Whose voice will be heard at the Develop Croydon forum?

By - Monday 16th November, 2015

With November’s Develop Croydon Forum Conference taking place on Wednesday, Sean Creighton asks what’s really developing

“Democracy is expensive and a privilege; a fair fee will remind the poor of that. Anyway, am I not worth the price?” So wrote solicitor Robert Hardy-McBride on his Twitter parody of Gavin Barwell (@Gav_Barwell). He was referring to the £350 + VAT ticket cost of attending the Develop Croydon Forum Conference on 18th November.

The community and voluntary organisation cannot afford to attend; the cost is way beyond their financial capabilities. In light of DC’s refusal to make free or reduced price tickets available when asked by Tracey Hague of the Green Party and others, I leave it to readers to decide whether Hardy-McBride has hit the nail on the head.

Susan Oliver, Croydon Transition Town activist and opponent of the Whitgift Centre redevelopment at the CPO Inquiry, has therefore started a petition calling on DC to make twenty-five tickets available to individuals living in borough at £25 so that some Croydonians can attend. You can see the petition here.

They should have called it the ‘make a profit out of Croydon’ conference

Peter Underwood (@GreenPeterU) of the Croydon Green Party has tweeted that he can’t afford to go. “They clearly don’t want our views on how to develop Croydon, and instead of #developcroydon they should have been honest and just called it the #makeaprofitoutofcroydon conference”. Meanwhile, citizen Michael Boulton (@michaelboulton8) commented: “Think we know how they want to develop Croydon. As many blocks of flats as possible, Westfield and to hell with small business”.

The latest block to be unveiled is the proposed fifty-seven storey, £500m skyscraper to be built by the Chinese as part of a UK government deal made during the recent visit of the Chinese president. Of course, this is subject to Croydon Council’s discretion in granting planning permission. However, it would be unprecedented for our centralist government to force a building project on Croydon – so much for localism.

All this, plus buy-to-let landlords reducing the home owner stock, is pushing up house prices and rents, which makes it more and more difficult for low and middle earners to afford to stay in Croydon.

The Labour administration is trying to do many positive things

However, all is not negative. Despite being sucked into the running of Croydon as a corporate local state through organisations like DC, the Labour administration is trying to do many positive things.

  • Its private rented licensing scheme came into effect on 1st October: with over 23,000 rented properties being subject to licence applications. The addresses will go on a public register
  • The opt-out of national planning rules so that developers like Criterion Capital (at Delta House) can no longer turn empty offices into undersized studio and one bedroom flats in the town centre without planning permission
  • Its refusal to give AA Homes planning permission to turn Lunar House into 904 flats because of the lack of both a s106 agreement to restrict resident parking permits, and information on transportation impacts
  • Its leasing of former office blocks converted into flats for homeless families, improving their temporary living conditions and saving money on housing them in expensive bed and breakfast accommodation
  • The increase in its own house building schemes, with eighty sites identified, but not yet made public
  • The employment of its own in-house architecture team

The fact that the Labour administration plans to build new housing designed by its own architects is excellent news. It provides a great opportunity to create green housing through energy and water efficiency, waste water re-cycling, solar panels, high level of insulation to prevent heat loss, and high levels of sound proofing to reduce noise pollution. I would stress that the provision of gardens for family homes will also need to be factored in, along with communal gardens where it is only possible to build blocks of flats. Broadband connections should be provided into each new home to help reduce the digital divide.

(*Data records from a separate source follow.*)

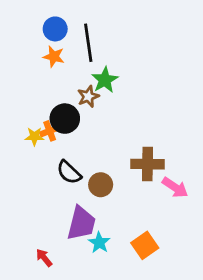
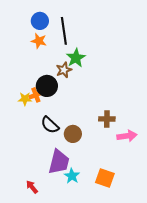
brown cross: (148, 164) -> (107, 119), size x0.7
pink arrow: (175, 187) -> (127, 136), turned -42
orange square: (145, 245) -> (105, 178), turned -36

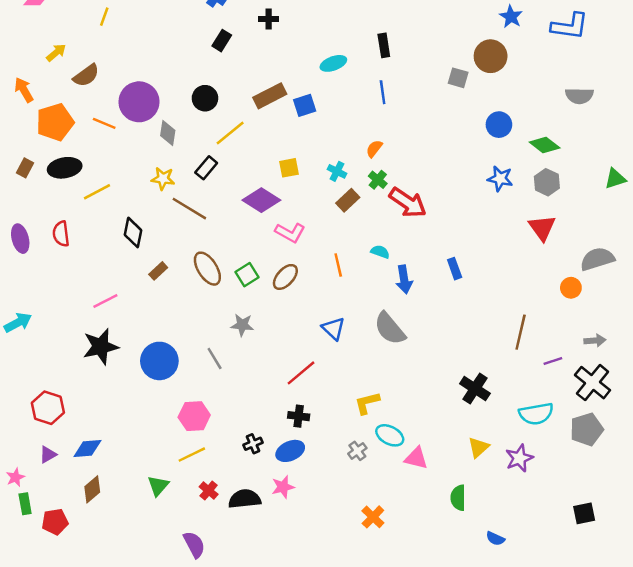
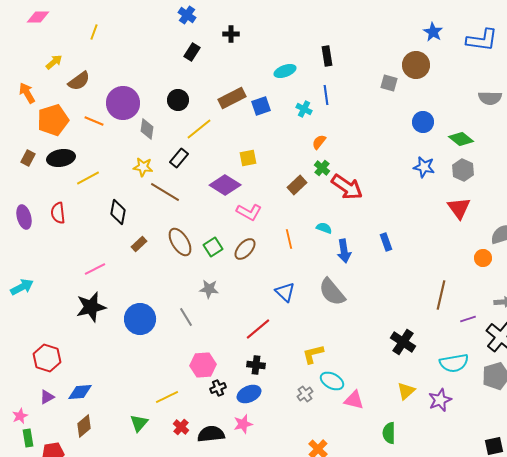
cyan cross: (337, 171) -> (304, 109), moved
pink hexagon: (194, 416) -> (203, 365), moved

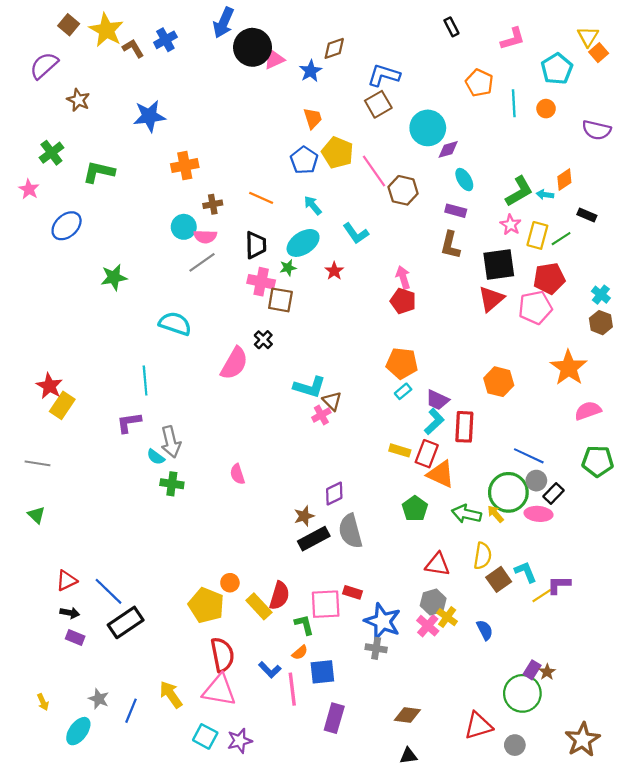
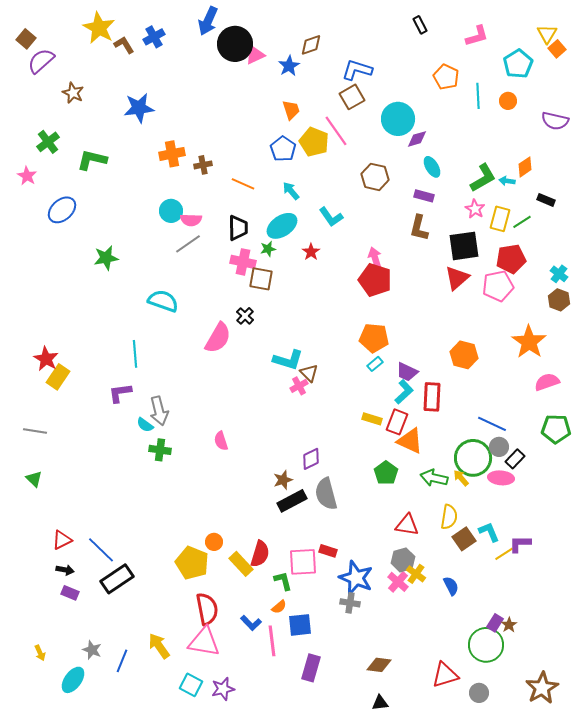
brown square: (69, 25) -> (26, 39), moved
pink line: (374, 171) -> (336, 131), moved
brown cross: (213, 204) -> (203, 165), moved
red pentagon: (403, 301) -> (375, 280), size x1.4

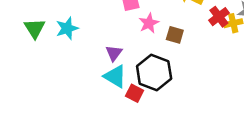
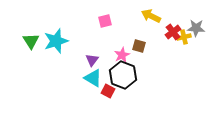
pink star: (149, 23) -> (122, 55), moved
cyan star: (67, 28) -> (56, 41), size x1.4

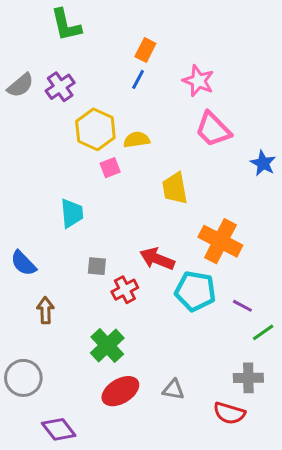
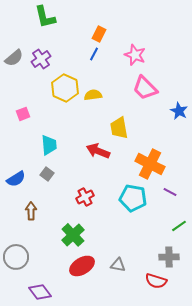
pink square: (110, 168) -> (23, 114), moved
red arrow: (157, 259) -> (98, 151), moved
blue semicircle: (23, 263) -> (16, 179), turned -78
gray square: (97, 266) -> (47, 174), moved, turned 32
purple line: (242, 306) -> (170, 192), moved

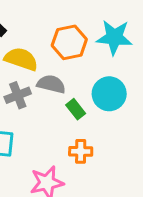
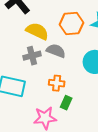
green rectangle: (76, 109) -> (66, 103), moved, turned 56
orange cross: (81, 151) -> (57, 83), moved

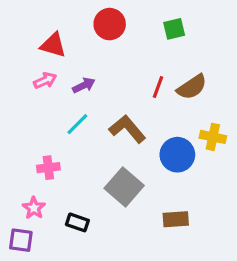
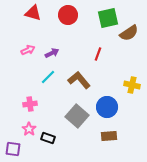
green square: (174, 29) -> (108, 18), size x1.5
red triangle: (53, 45) -> (33, 13), moved
brown semicircle: (192, 87) -> (129, 33), moved
blue circle: (177, 155) -> (107, 107), moved
pink star: (34, 208) -> (29, 129), moved

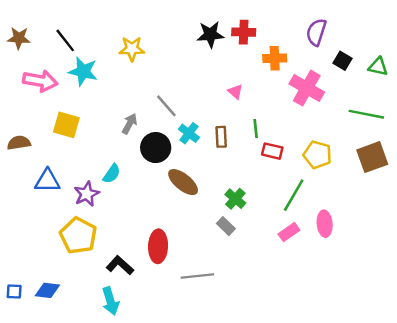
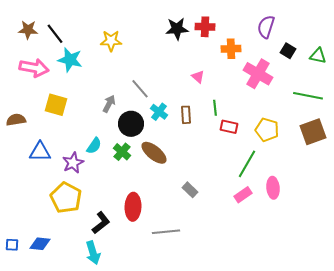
brown star: (19, 38) -> (28, 30), moved
green cross: (235, 199) -> (122, 152), moved
black L-shape: (120, 265) -> (101, 223), turned 100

From 1976-1982 I worked for Solon Housing Association which operated across South London and supported housing co-operatives in North London. The architect teams at each office were talented and imaginative, constructing high-standard new build as well as conversions: Waterfall Terrace in Tooting and the disability homes on Bolingbroke Road are two examples that spring to mind. They were able to draw on the views of existing tenants and, where it was known, that of those who would be moving in.

It should be built into the requirements for the Croydon architecture team to consult existing and prospective tenants, especially where they are designing for disabled council tenants who need to move into appropriate housing, as well as to take the advice of green activists.

Does the council serve residents of Croydon or private company shareholders?

One of the problems that faces architects and their clients is that however good the design and the quantity surveyors’ schedules of work and the budget, there are always unforeseen events which can push up the cost. Architects can too easily agree those extra costs, and it will be important that the council ensures that all potential cost increases are reviewed by other staff before architects issue new instructions.

Last year, Croydon TUC’s working party recommended the setting up of a direct building team to work on council housing and other projects, and support to building workers’ co-operatives. While this will create its own set of problems, the council can dispense with dealing with private building companies who are trying to make a profit for their owners and shareholders, which is why they are so insistent on being paid extra costs. The direct labour team will only have to break even; it can avoid going bankrupt during the contract which is a problem with private builders. I recall finding a solution at Solon to prevent a builder on a new build scheme from going bankrupt before completion. Handover was achieved before it went into administration, meaning we only had to enter into a contract with a new builder to handle any defects work.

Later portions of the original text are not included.